Q: Why haven't you included a particular film, show, documentary, or game?

A: In all likelihood, I just haven't heard about it yet. Either that, or it's on my long list of media to review, and I'll get to it soon.

Q: Will you add novels and written media to this site?

A: For now, I'm simply dedicating this site to films, shows, documentaries, interviews, talking head videos, and games.

Q: Why include other AFAB gender-diverse people?

A: This is a site primarily devoted to trans men, hence the title. That being said, I have always felt a kinship with all AFAB trans people (especially masculine folks), even though my journey has coalesced into a binary female-to-male transsexual experience.
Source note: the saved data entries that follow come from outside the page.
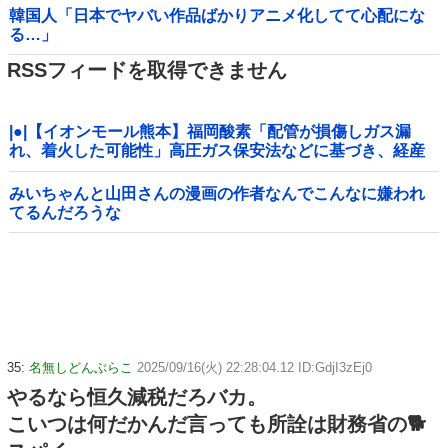
韓国人「日本でヤバい作品ばかりアニメ化してて心配にな
る…」
RSSフィードを取得できません
|●|【イオンモール熊本】福岡酸素「配管が損傷しガス漏
れ、着火した可能性」高圧ガス保安法などに基づき、経産
省に報告
みいちゃんと山田さんの漫画の作者なんでこんなに嫌われ
てるんだろうな
35:
名無しどんぶらこ
2025/09/16(火) 22:28:04.12 ID:GdjI3zEj0
やるなら恒久減税だろバカ。
こいつは何だかんだ言っても所詮は財務省の🐕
An important part of my journey, earlier on, was engaging with media like Break Free (2014) and Tomboy (2011), which are also deeply significant for many AFAB non-binary people and butches. I adore the solidarity I found in those early years, and I also recognise that non-binary people and certain butches were negatively impacted by those films (due to the traumatising scenes in Tomboy and Ruby Rose's unsafe chest binding), as I was too. Trans men come first on this site, but this is also a space for all AFAB trans and gender-diverse people. Our journeys are unique, but we are united in so many ways, including being impacted by irresponsible media. For a deeper understanding of the language I use on this site, and why I have included certain identities, see this page.
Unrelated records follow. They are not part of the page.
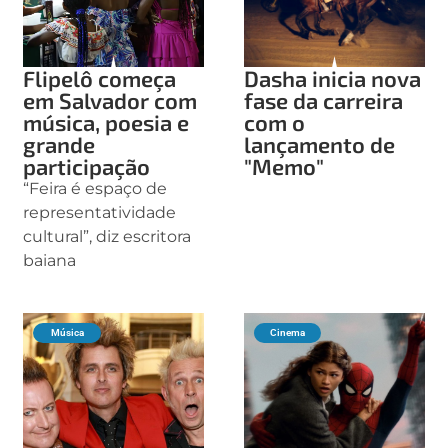
Flipelô começa
Dasha inicia nova
em Salvador com
fase da carreira
música, poesia e
com o
grande
lançamento de
participação
"Memo"
“Feira é espaço de
representatividade
cultural”, diz escritora
baiana
Música
Cinema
Q: Why is criticising chest binding so important? Are you against chest binding?

A: No, I'm not against chest binding. I'm against unsafe binding and media which puts my community at risk. That's why I'm always on the lookout for media which shows people binding with bandages or duct tape, for example. See this page for more details.
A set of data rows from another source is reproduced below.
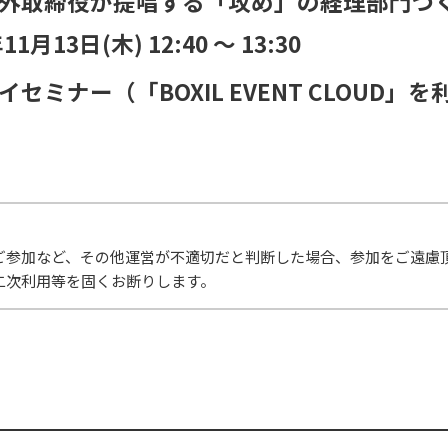
外取締役が提唱する「攻め」の経理部門づ
年11月13日(木)
12:40
〜
13:30
イセミナー（「BOXIL EVENT CLOUD」
ご参加など、その他運営が不適切だと判断した場合、参加をご遠慮
二次利用等を固くお断りします。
I am aware that binding is never completely safe, and is not a natural way for the body to be compressed. I have also experienced body dysphoria firsthand and greatly benefitted from risk-aware binding prior to surgery. Ultimately, we need plentiful objective, science-based, well-conducted studies on the risks associated with binding, because we shouldn't solely rely on community knowledge... which, while valuable, is subjective anecdotal evidence.

Q: Isn't the term "transsexual" offensive?

A: Not inherently, insofar as it is used by people (myself included) who identify with that term and consider it validating of their experience. See this page for more information.

Q: Why do you capitalise ethnicity/race descriptors?

I capitalise ethnicity/race descriptors because they are proper adjectives, and to differentiate colour descriptors ("a black cat") from identity descriptors ("a Black American trans man"). I mention the ethnicity/race of actors and interviewees when it's known, and I've been able to find that information somehow. Otherwise I avoid assuming.

Q: Do you make money off this site?

A: Nope. Not a dime. This is a labour of love, and a productive outlet for my frustration related to the erasure of trans men.

Q: What is your opinion on [insert divisive topic here]?

A: This is a website for media reviews. I am not a doctor, psychologist, endocrinologist, or medical researcher. Once the contact section is back, questions about hotly-debated trans topics won't be answered. This is partly because I usually don't have an answer, period, but also because I am not qualified to provide a medical opinion of any substance. One of the worst things on the internet is when laypeople claim insight beyond their lived experience, and I do not intend to do that. If you ask me to offer guidance related to the medical decisions of yourself or someone you know, you will be met with firm refusal and an encouragement to seek actual medical support which is appropriate, safe, and culturally-appropriate in your circumstances. Just because I am a trans man does not mean I am a medical expert. That's why, even on a media review site, I frequently clarify that all reviews are my own opinions only... and, on the page discussing chest binding, I've deliberately included disclaimers about the limits of my knowledge.